I propose that SEAR may be inspired by a consistent body of scholarly work on the relationship between accounting and venality as well as by recent conceptualisations of corruption from outside the accounting literature (e.g. Thompson Citation2018; Haller and Shore Citation2015). For instance, Haller and Shore’s (Citation2015) anthropological perspective on corruption, in which the concept of corruption is based on the study of cultural manifestations and formal and informal rules, is particularly useful in situating this phenomenon in the local setting.

In the end, of course, the question is why SEAR should engage in a conversation about corruption in the first place. What can we add to existing discussions of the topic? The current evidence suggests that accounting methods, although centrally placed in anticorruption reforms in multiple settings, especially outside the West, have only a marginal impact (Ejiogu, Ejiogu, and Ambituuni Citation2019; Sikka and Lehman Citation2015). Furthermore, accounting practices appear implicated in the processes of misappropriation, with the skilful use of accounting technologies masking the abuse of power (Neu et al.

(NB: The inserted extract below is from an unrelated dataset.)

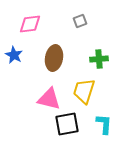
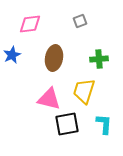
blue star: moved 2 px left; rotated 18 degrees clockwise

Citation2013). Exposing the mechanisms by which these practices are linked to social and environmental impacts is an initial but significant task in taking the next steps to curb corruption. With their systemic thinking and acute interest in socio-environmental ramifications, SEA researchers are well equipped to shed light on the nature of corrupt practices in relation to sustainability. We need to better understand the role of accounting in facilitating venality as well as how accounting could be adapted to prevent it, being mindful of the multiple contextualities affecting the phenomenon.

If accounting is part of the problem, it can also be part of the solution. Very recently, the International Federation of Accountants announced an action plan for the accounting profession’s fight against corruption with five key components, among them expertise, engagement and partnership (IFAC Citation2022). This reflects a belief that accountants have a role to play and that their knowledge can be mobilised for this purpose. SEAR scholars have even more to offer. Their inquisitive, inclusive and dialogical nature well positions them to explore and experiment with democratically defined accounting reforms that can eventually inform practitioners and policy debates.

There is seat for the SEA community at the chessboard. Who will dare to play?

Acknowledgments

I am grateful to Michelle Rodrigue and Colin Dey for their invitation to write this piece, their support and comments during the process. The financial support from the Academy of Finland research project (decision no. 324215) under the leadership of Professor Eija Vinnari is gratefully acknowledged.

Disclosure statement

No potential conflict of interest was reported by the author(s).

Notes

1 To clarify my own position with respect to NPM, I am not claiming that the NPM arsenal is completely useless in these settings or that it should be utterly abandoned. I do suggest, however, that any accounting reform rooted in Western worldviews should, at the very least, consider the unique assortment of peculiarities that characterise each context. Specific tools from current models of NPM should be adopted only after thoughtful reflection on their feasibility and suitability to local institutions and cultural specificities.